In that bare-knuckle fist fight, where members of parliament threw whatever weapon lay closest to them and an army general punched and bruised a young opposition legislator, Kiiza saw the country’s political dynamic change.
“You see, those goons were coming for every opposition member,” Kiiza tells The Africa Report about the security personnel. Whatever respect Kiiza, the first female leader of the opposition in parliament, had for the ruling party, it appeared to vanish that day. “Before, I had respect for [President Yoweri] Museveni. At some point, I pretended we were in some sort of democracy. But now I am coming to terms with the reality of a dictatorship,” Kiiza says, hitting a thick table for emphasis, in her spacious office on the fifth floor of parliament.
Wearing red – a colour that has become a symbol of opposition to a plan to scrap the constitution’s age limit for presidential candidates, granting Museveni a chance to run for the presidency in 2021 – Kiiza says Uganda will be destroyed if Museveni extends his rule beyond 2021.
She says the experiences of her district have prepared her for the fight to come.
In late November 2016, gunfire rocked the palace of the kingdom of Rwenzururu in Kasese district, where Kiiza is member of parliament (MP).
The clashes started after government security officials accused King Wesley Mumbere of offering militia a safe haven in the palace.
The army bombed the palace after Mumbere reportedly refused to surrender, killing more than 50 people, and the king was arrested.
“I have lost any respect for Museveni.

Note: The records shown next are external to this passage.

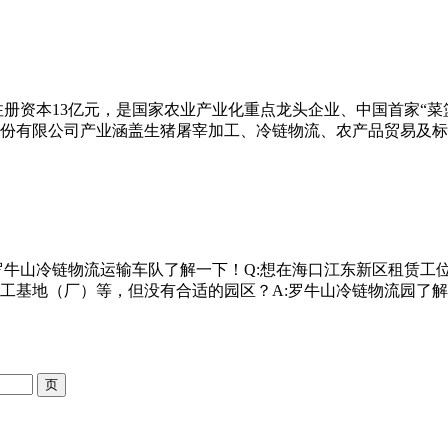
，注册资本13亿元，是国家农业产业化重点龙头企业、中国首家“
山股份有限公司产业涵盖生猪屠宰加工、冷链物流、农产品贸易及标
:罗牛山冷链物流运输车队了解一下！Q:想在海口江东新区租赁工
工基地（厂）等，但没有合适的园区？A:罗牛山冷链物流园了解一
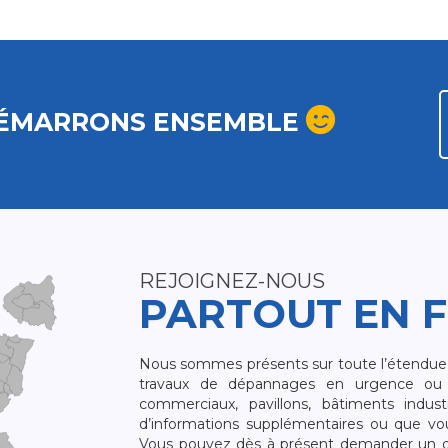
ÉMARRONS ENSEMBLE
REJOIGNEZ-NOUS
PARTOUT EN 
Nous sommes présents sur toute l’étendue du
travaux de dépannages en urgence ou 
commerciaux, pavillons, bâtiments indust
d’informations supplémentaires ou que v
Vous pouvez dès à présent demander un dev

The people who killed are the ones who were promoted,” Kiiza says, referring to Brigadier Peter Elwelu, who commanded the attack and was promoted to major general.
A time for everyone
For most of the heated political events over the past 10 years, Kiiza – a former district councillor – has been a quiet voice, preferring to represent her people rather than take centre stage.
There were moments between 2012 and 2014 as the chief whip of the opposition that she ruffled some feathers.
But Kiiza, who turns 47 next month, has since become a fierce critic of the ruling National Resistance Movement, hitting out at another grand plan to introduce a new land policy that would grant the government permission to take over land for a developmental project without immediately compensating the owner.
And yet, she senses some hope.
The emergence of a number of MPs from the ruling party against the constitutional amendment appears to have re-energised her.
Kiiza has already promised to defy police orders should there be a plan to block planned countrywide rallies, where she will lead members of parliament from the opposition to educate the masses about the dangers of amending the constitution.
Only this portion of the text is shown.